SCOTLAND’S universities must “redouble their efforts” on widening access, the Westminster government’s social mobility tsar has warned.
Speaking in Glasgow yesterday, the former Labour minister Alan Milburn, now chairman of the Social Mobility and Child Poverty Commission, said there was a “very long way to go” before higher education was representative of wider society.
In a speech at Springburn Academy, he said: “Today, the most advantaged 20 per cent of young people are still seven times more likely to attend university as the 40 per cent most disadvantaged.

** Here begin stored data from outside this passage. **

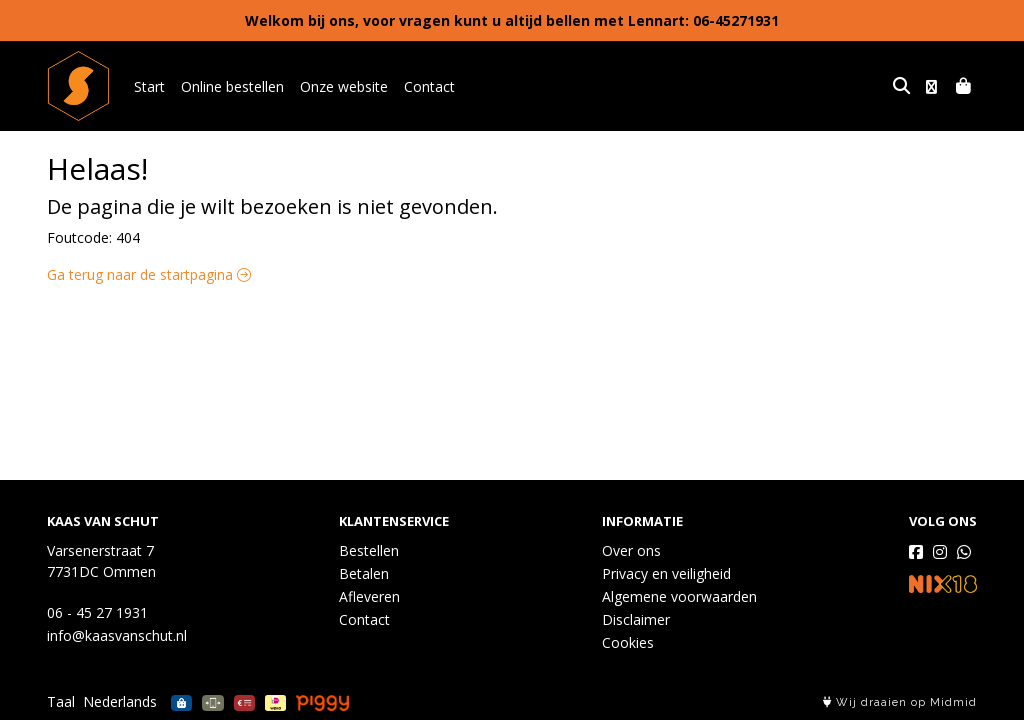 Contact (429, 86)
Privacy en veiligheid (666, 573)
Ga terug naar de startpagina (149, 274)
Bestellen (369, 550)
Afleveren (369, 596)
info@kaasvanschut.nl (117, 635)
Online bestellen (232, 86)
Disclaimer (636, 619)
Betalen (364, 573)
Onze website (344, 86)
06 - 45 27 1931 (97, 612)
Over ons (631, 550)
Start (149, 86)
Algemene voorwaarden (679, 596)
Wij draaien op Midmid (900, 702)
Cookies (628, 642)
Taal (61, 701) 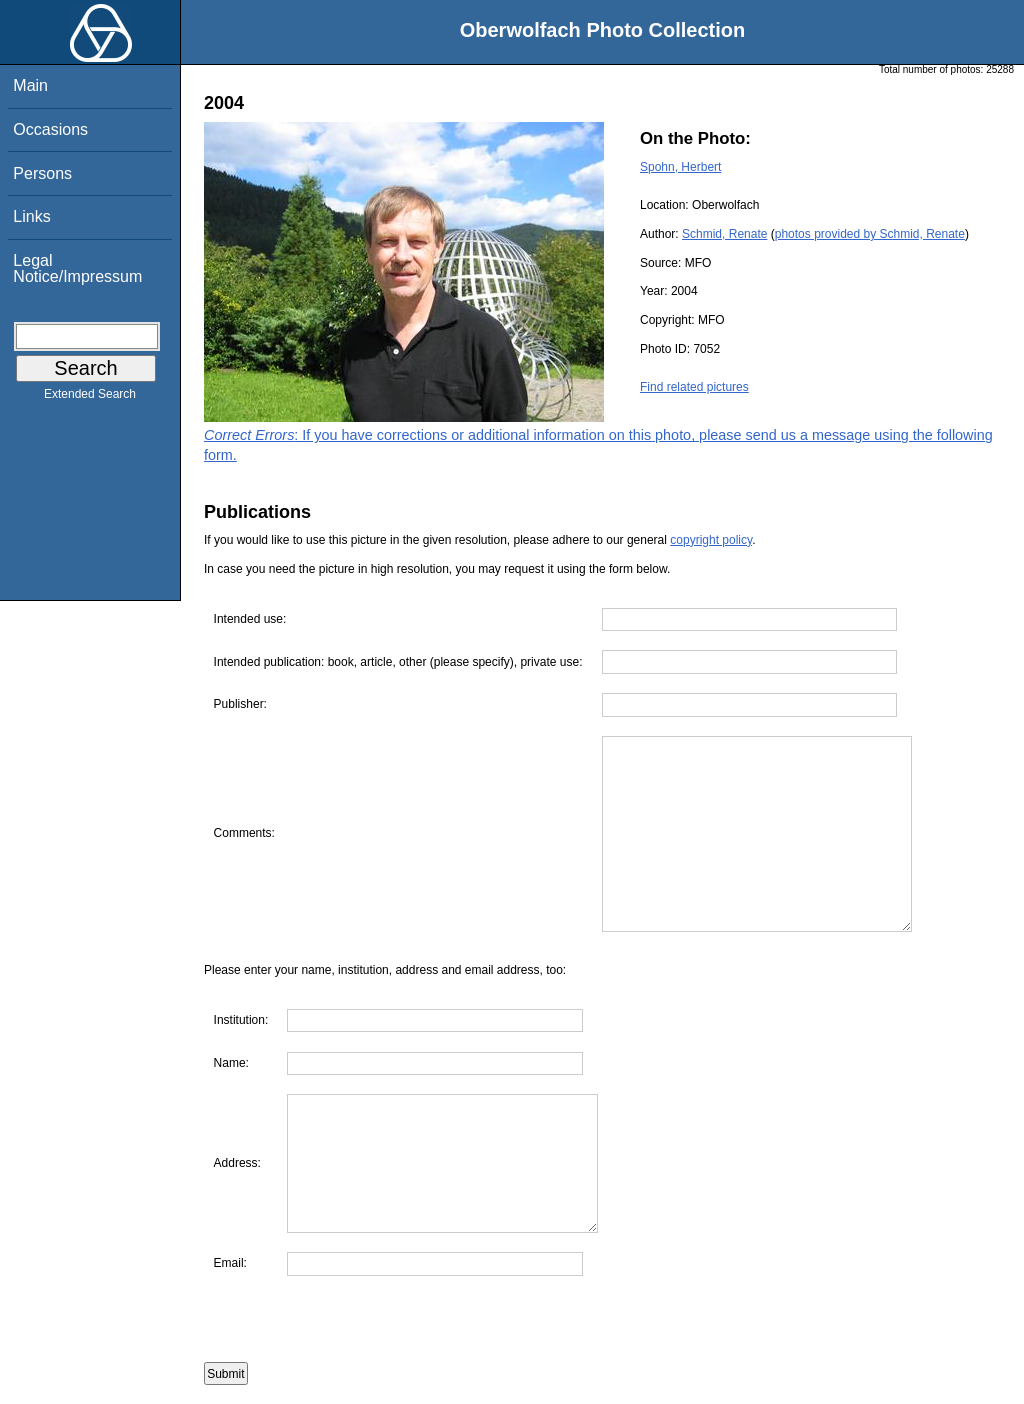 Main (30, 85)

“Scotland has the lowest levels of the poorest students at university in the UK. Barely 27 per cent of students in 2011-12 were from working class backgrounds. That rate has decreased over the last ten years, so we can’t assume the problem will get better.
“As a consequence, universities will need to redouble their efforts to ensure they are genuinely open to all those with talent and potential.
“Collectively, universities are spending hundreds of millions of pounds on outreach activity, often in schools, aimed at widening participation. That money needs to be better spent on proven initiatives that get more working-class children into university. And universities need to examine their admissions processes so that they admit those with the biggest potential as well as those with the best grades.”
Mr Milburn welcomed the use of contextual admissions, under which universities take into account an applicant’s background, rather than just their exam grades.